The timing of cloud native projects such as K8ssandra was perfect given the arrival of a new generation of DX applications in the sector, including advanced IoT and OT, 5G and the roll out of the Payment Services Directive 2 (PSD2) and Open Banking initiative -- DataStax's Reed Peterson
More generally, the adoption of cloud technology was a mixed bag across the telecoms sectors in an industry with huge investment already sunk into private datacentres. Nevertheless, cloud native remained the only way telecom companies could realistically invest in cloud because of the need to mix and match public clouds with on-premises infrastructure.
“Because telecom operators are inherently infrastructure-based, there will always be on premise needs. And because of cloud lock-in most responsible executive teams won’t put all their workload in one place. Ultimately, we see the ideal as a hybrid cloud, multi-cloud approach.”
Echoing Logate’s Mišović, vendors were still reluctant to end up on public clouds that might lock them in, hence the growing interest in multi-cloud and hybrid cloud as a means of dodging a dead end.
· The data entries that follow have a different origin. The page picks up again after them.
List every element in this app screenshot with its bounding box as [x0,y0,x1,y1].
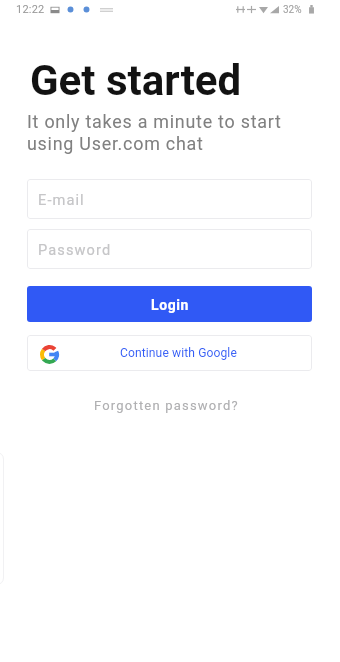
button[interactable]: Forgotten password? [88,394,245,417]
staticText: Get started [30,56,242,105]
staticText: It only takes a minute to start using Us… [27,111,282,155]
staticText: Password [38,241,112,258]
staticText: Login [151,297,190,313]
staticText: E-mail [38,191,85,208]
staticText: Continue with Google [120,346,237,360]
button[interactable]: E-mail [27,179,312,219]
button[interactable]: Password [27,229,312,269]
staticText: 32% [283,4,302,16]
staticText: 12:22 [16,3,45,16]
staticText: Forgotten password? [94,398,239,413]
button[interactable]: Login [27,286,312,322]
button[interactable]: Continue with Google [27,335,312,371]
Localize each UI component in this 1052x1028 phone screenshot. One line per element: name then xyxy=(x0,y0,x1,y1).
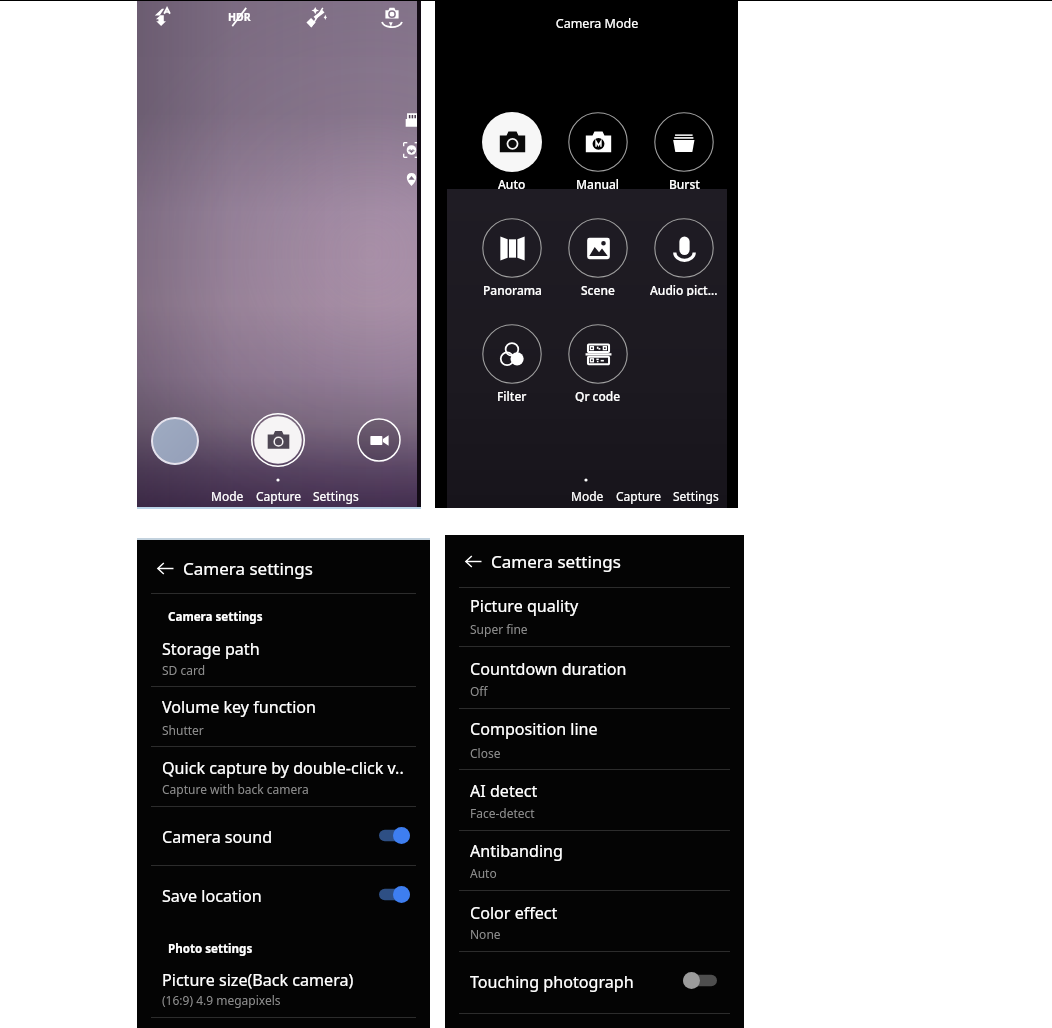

Edge computing was another driver. “This is where they are looking to partner with cloud providers, and how they can use things like Cassandra to manage data from core to near edge and to the far edge.”
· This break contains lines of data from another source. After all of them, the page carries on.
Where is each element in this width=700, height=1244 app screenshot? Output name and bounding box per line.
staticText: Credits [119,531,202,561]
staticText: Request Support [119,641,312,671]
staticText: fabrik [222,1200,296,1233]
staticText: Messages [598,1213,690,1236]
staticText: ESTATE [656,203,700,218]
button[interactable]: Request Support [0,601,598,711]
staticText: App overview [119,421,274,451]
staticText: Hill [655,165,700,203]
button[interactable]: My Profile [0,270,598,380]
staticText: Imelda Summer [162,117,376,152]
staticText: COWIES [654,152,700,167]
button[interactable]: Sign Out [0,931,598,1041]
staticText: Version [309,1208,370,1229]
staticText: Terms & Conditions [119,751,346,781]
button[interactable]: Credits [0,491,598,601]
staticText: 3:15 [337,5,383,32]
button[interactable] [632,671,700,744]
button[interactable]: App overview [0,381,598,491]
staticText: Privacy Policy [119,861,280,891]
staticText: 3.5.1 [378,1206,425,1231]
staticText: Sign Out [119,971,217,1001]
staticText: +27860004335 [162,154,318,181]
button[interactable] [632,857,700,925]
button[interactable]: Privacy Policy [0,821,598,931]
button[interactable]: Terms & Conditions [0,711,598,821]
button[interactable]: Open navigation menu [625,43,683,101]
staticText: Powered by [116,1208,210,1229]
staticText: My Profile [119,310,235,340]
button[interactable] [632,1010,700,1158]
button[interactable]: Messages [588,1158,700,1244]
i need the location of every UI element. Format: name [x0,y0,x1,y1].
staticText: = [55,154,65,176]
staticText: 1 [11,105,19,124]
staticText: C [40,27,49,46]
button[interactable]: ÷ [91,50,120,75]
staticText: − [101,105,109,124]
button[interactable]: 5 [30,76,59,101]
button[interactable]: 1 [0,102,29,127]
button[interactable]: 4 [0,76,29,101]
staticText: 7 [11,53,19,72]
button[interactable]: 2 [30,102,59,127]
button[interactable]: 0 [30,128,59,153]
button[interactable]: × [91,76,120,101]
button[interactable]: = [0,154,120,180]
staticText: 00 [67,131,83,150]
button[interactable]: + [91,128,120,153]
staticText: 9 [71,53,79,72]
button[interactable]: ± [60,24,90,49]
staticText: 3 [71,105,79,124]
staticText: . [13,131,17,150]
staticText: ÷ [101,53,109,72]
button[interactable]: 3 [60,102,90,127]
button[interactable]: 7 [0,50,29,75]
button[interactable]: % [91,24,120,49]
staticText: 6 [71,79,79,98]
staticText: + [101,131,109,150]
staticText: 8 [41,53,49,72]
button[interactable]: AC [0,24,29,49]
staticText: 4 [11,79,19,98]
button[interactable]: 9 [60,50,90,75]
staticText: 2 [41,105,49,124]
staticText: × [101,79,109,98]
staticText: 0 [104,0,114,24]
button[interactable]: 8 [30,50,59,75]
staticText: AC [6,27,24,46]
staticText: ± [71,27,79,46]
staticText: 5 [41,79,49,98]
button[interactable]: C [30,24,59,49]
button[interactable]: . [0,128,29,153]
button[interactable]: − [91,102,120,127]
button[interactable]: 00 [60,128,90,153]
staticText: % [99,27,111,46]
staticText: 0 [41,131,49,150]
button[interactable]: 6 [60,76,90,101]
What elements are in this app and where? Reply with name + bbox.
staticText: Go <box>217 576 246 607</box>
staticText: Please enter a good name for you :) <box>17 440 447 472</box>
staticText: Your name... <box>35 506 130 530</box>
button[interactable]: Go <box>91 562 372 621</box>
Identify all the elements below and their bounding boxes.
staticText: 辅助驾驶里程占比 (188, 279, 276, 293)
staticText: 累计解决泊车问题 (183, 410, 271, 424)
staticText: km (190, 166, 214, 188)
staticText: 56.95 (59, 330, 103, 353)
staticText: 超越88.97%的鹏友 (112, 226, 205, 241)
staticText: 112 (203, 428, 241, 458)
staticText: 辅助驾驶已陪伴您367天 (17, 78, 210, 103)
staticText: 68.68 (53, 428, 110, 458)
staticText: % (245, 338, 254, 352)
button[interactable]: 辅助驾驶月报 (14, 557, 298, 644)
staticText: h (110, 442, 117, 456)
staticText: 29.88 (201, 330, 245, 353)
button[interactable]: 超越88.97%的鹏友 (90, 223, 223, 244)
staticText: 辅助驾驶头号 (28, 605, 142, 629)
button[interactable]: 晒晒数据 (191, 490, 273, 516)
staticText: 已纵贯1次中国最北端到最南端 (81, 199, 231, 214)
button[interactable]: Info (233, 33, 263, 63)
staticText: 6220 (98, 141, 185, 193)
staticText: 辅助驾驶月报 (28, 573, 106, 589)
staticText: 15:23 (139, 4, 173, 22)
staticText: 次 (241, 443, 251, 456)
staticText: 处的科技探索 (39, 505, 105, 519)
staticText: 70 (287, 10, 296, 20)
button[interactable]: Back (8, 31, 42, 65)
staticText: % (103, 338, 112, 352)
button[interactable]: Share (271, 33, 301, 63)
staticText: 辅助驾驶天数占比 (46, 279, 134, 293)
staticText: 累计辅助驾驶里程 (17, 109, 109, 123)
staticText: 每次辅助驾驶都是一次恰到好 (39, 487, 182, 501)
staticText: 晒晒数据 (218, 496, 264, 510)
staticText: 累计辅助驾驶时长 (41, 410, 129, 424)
The timing of cloud native projects such as K8ssandra was perfect given the arrival of a new generation of digital transformation applications in the sector, including advanced IoT and OT, 5G and to support the roll out of the Payment Services Directive 2 (PSD2) and Open Banking initiative. These have created huge demand for large-scale data processing, says Peterson.
“Cloud-native technologies can help build that service. Open source has a critical role to play in helping telecoms operators and providers to build those complete stacks, so that customers see the benefit.”
Peterson believes that a growing number of telecom operators feel comfortable about migrating to a cloud native topology which also means more room for open source technology. It was only through open components that a low cost of ownership and a reliable stream of innovation over the long term. For DataStax, this represents a huge growth opportunity.
“The growth of OpenRAN vendor-neutral hardware, the adoption of Kubernetes, and the collaboration taking place around 5G and 6G in future, demonstrates how telecom companies are keen to use cloud-native and open source technologies in future, and this will become more valuable to their strategic operations over time.”